_WORK ITEM_: Pull every line containing the word "takımı" from the records.

== RECORDS SUPPLIED

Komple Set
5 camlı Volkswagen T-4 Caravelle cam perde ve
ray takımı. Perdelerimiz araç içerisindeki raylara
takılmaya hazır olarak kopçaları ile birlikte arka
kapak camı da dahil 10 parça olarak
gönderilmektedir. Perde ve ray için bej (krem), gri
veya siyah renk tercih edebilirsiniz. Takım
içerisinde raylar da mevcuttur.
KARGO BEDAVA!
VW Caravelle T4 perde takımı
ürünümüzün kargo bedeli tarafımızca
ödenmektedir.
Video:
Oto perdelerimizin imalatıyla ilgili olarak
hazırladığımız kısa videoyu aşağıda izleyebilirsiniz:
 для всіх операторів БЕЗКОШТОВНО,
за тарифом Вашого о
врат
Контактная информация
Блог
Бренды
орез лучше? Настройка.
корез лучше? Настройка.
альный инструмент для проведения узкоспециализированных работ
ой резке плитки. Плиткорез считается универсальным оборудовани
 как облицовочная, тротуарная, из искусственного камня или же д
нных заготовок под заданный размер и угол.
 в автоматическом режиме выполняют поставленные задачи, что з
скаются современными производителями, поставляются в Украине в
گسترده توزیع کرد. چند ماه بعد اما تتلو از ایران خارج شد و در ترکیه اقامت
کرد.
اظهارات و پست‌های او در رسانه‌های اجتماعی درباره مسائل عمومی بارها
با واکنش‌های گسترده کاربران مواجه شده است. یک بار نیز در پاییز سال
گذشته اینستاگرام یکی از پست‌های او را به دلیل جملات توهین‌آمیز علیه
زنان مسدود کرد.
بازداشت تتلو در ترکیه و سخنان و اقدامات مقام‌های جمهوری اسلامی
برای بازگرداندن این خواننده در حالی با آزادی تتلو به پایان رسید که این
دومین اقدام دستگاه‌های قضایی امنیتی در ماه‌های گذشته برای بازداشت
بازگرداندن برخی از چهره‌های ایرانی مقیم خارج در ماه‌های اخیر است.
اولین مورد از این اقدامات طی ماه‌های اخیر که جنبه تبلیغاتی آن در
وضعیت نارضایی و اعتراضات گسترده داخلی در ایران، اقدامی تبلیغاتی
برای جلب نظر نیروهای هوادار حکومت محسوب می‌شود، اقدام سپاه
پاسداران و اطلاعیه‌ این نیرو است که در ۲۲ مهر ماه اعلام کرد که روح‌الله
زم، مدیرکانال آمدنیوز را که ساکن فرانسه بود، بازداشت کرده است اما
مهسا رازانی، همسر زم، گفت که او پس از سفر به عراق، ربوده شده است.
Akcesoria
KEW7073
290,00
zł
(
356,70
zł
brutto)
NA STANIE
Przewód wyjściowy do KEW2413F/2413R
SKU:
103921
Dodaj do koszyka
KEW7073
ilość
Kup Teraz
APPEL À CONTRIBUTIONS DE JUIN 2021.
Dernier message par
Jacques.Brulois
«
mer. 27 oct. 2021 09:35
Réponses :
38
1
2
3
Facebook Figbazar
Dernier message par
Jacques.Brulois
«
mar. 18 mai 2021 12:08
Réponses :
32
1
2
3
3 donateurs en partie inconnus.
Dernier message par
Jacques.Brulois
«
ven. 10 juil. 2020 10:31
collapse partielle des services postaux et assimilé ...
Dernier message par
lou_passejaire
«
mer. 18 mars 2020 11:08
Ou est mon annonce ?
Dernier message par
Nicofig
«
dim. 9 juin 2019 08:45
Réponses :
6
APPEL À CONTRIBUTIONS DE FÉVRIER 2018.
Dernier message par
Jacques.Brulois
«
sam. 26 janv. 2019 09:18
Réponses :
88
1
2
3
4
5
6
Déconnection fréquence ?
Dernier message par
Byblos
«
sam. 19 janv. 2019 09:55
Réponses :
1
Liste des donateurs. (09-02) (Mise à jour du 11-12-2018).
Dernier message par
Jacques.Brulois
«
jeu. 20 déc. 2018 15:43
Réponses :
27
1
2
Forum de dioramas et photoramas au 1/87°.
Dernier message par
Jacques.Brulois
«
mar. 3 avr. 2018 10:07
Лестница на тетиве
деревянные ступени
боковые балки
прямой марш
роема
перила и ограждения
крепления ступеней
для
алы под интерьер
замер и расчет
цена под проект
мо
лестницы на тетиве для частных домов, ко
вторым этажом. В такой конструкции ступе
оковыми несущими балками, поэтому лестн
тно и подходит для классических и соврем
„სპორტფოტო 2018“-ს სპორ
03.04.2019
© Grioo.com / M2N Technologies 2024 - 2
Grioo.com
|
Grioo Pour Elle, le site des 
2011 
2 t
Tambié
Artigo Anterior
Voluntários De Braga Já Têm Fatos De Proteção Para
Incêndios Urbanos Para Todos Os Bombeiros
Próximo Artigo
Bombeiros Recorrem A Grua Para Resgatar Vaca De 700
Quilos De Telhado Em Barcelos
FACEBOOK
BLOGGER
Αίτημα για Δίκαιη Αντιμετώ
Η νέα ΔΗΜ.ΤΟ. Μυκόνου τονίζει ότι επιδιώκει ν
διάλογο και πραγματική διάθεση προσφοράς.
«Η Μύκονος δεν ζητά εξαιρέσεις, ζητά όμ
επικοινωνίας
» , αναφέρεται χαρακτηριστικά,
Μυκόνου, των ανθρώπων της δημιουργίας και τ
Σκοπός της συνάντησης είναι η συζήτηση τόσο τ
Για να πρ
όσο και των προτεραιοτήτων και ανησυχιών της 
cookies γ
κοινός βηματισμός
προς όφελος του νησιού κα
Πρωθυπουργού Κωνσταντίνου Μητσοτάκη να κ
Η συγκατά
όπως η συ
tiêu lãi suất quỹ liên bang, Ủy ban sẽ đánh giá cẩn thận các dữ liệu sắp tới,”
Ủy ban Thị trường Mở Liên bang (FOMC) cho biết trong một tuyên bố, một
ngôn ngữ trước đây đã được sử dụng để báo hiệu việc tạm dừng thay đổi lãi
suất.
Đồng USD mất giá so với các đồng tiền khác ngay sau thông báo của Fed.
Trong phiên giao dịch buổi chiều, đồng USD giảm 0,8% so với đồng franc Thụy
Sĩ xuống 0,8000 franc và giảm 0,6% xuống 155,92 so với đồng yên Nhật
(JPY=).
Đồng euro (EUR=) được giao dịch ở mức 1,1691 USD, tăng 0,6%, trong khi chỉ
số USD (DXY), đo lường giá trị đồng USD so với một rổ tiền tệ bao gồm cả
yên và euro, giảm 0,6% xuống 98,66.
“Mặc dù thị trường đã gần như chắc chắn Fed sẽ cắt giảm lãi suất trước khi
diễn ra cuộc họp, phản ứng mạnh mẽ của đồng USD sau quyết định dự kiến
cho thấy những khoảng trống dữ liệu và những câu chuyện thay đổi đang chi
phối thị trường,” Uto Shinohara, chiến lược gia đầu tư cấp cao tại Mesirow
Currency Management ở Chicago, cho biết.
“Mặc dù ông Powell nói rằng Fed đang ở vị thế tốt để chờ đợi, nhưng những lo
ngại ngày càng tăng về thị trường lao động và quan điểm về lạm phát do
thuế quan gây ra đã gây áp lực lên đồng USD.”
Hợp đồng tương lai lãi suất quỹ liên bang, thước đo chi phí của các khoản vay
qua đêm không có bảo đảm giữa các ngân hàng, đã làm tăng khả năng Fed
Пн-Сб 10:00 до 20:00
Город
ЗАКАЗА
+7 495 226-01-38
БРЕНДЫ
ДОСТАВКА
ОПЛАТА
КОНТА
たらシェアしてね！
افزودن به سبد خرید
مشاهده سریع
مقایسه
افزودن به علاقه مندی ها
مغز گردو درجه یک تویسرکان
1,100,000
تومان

====

_SOLUTION FOR THIS TASK_:
ray takımı. Perdelerimiz araç içerisindeki raylara
VW Caravelle T4 perde takımı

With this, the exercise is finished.